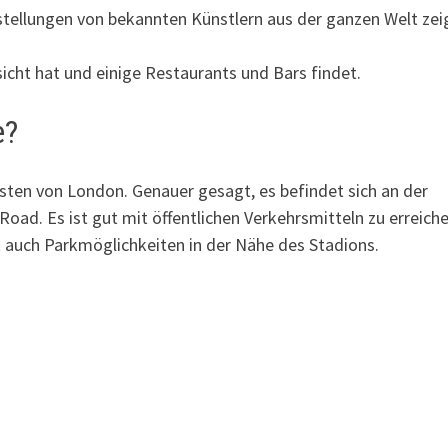
sstellungen von bekannten Künstlern aus der ganzen Welt zei
cht hat und einige Restaurants und Bars findet.
e?
sten von London. Genauer gesagt, es befindet sich an der
oad. Es ist gut mit öffentlichen Verkehrsmitteln zu erreiche
t auch Parkmöglichkeiten in der Nähe des Stadions.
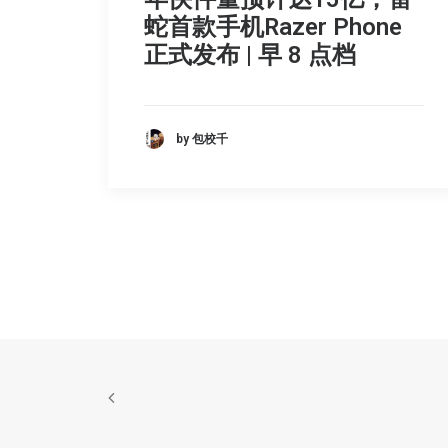
蛇首款手机Razer Phone
正式发布 | 早 8 点档
by 包校千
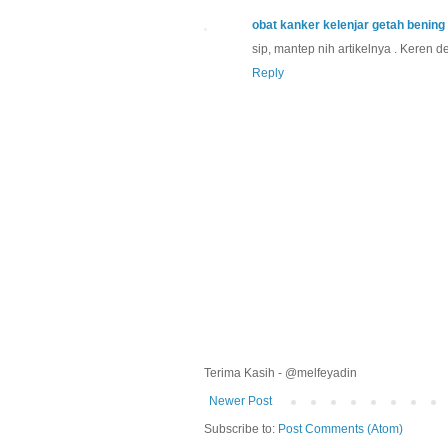
obat kanker kelenjar getah bening
sip, mantep nih artikelnya . Keren d
Reply
Terima Kasih - @melfeyadin
Newer Post
Subscribe to:
Post Comments (Atom)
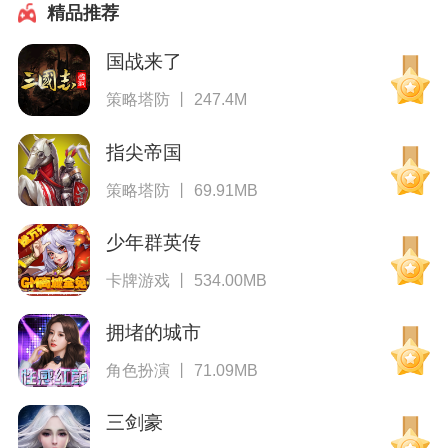
精品推荐
国战来了
策略塔防 丨 247.4M
指尖帝国
策略塔防 丨 69.91MB
少年群英传
卡牌游戏 丨 534.00MB
拥堵的城市
角色扮演 丨 71.09MB
三剑豪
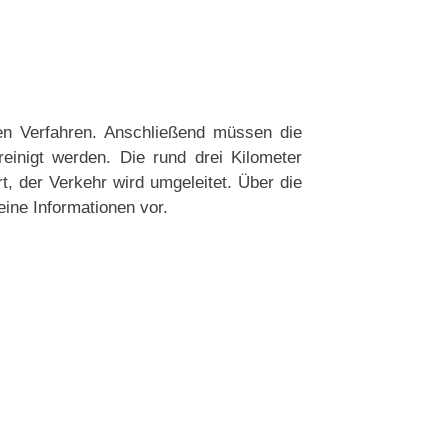
gen Verfahren. Anschließend müssen die
einigt werden. Die rund drei Kilometer
rt, der Verkehr wird umgeleitet. Über die
ine Informationen vor.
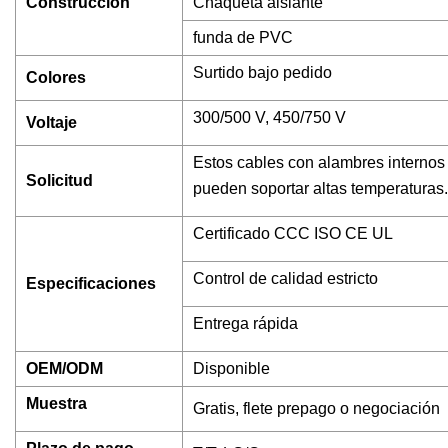
Construcción
Chaqueta aislante
funda de PVC
Surtido bajo pedido
Colores
300/500 V, 450/750 V
Voltaje
Estos cables con alambres internos f
Solicitud
pueden soportar altas temperaturas.
Certificado CCC ISO CE UL
Control de calidad estricto
Especificaciones
Entrega rápida
OEM/ODM
Disponible
Muestra
Gratis, flete prepago o negociación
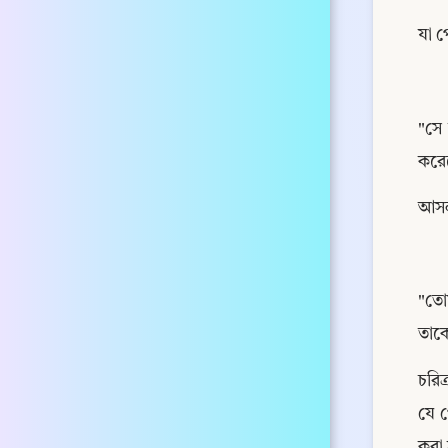
যা প
"সে 
করে
আসল 
"তোম
তাকে
চরিত
যে প
করা 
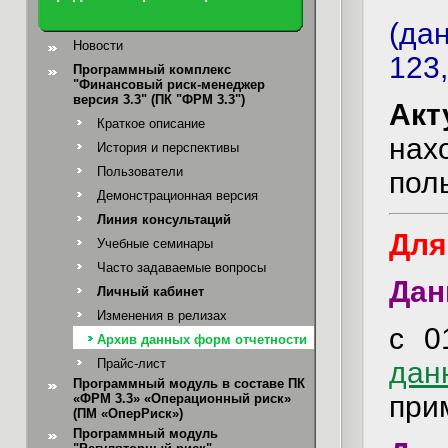
(да
Новости
123,
Программный комплекс
"Финансовый риск-менеджер
версия 3.3" (ПК "ФРМ 3.3")
Акт
Краткое описание
нах
История и перспективы
Пользователи
пол
Демонстрационная версия
Линия консультаций
Для
Учебные семинары
Часто задаваемые вопросы
Дан
Личный кабинет
Изменения в релизах
с 0
Архив данных форм отчетности
дан
Прайс-лист
Программный модуль в составе ПК
при
«ФРМ 3.3» «Операционный риск»
(ПМ «ОперРиск»)
Программный модуль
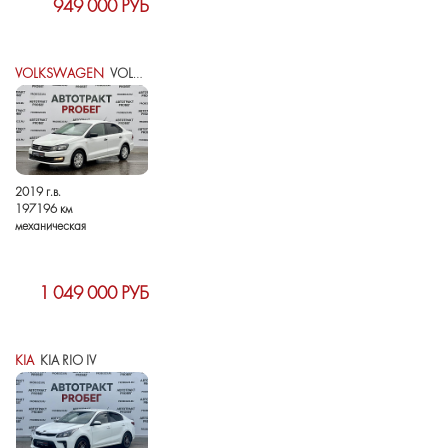
949 000 РУБ
VOLKSWAGEN
VOLKSWAGEN POLO V РЕСТАЙЛИНГ
2019 г.в.
197196 км
механическая
1 049 000 РУБ
KIA
KIA RIO IV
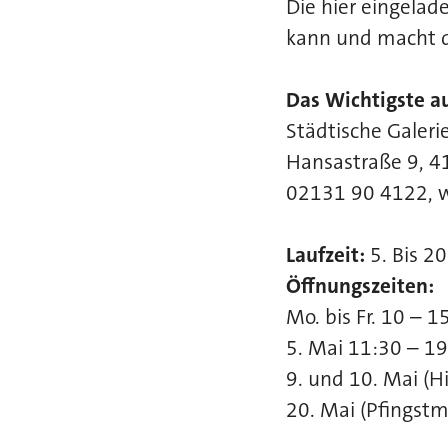
Die hier eingelad
kann und macht da
Das Wichtigste au
Städtische Galeri
Hansastraße 9, 
02131 90 4122, w
Laufzeit:
5. Bis 2
Öffnungszeiten:
Mo. bis Fr. 10 – 1
5. Mai 11:30 – 1
9. und 10. Mai (
20. Mai (Pfingst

◇ ◇ ◇ ◇ ◇ ◇ ◇

Required action: Look through the entries above and list every line containing "VOLKSWAGEN".

Exercise result:
VOLKSWAGEN
VOLKSWAGEN POLO V РЕСТАЙЛИНГ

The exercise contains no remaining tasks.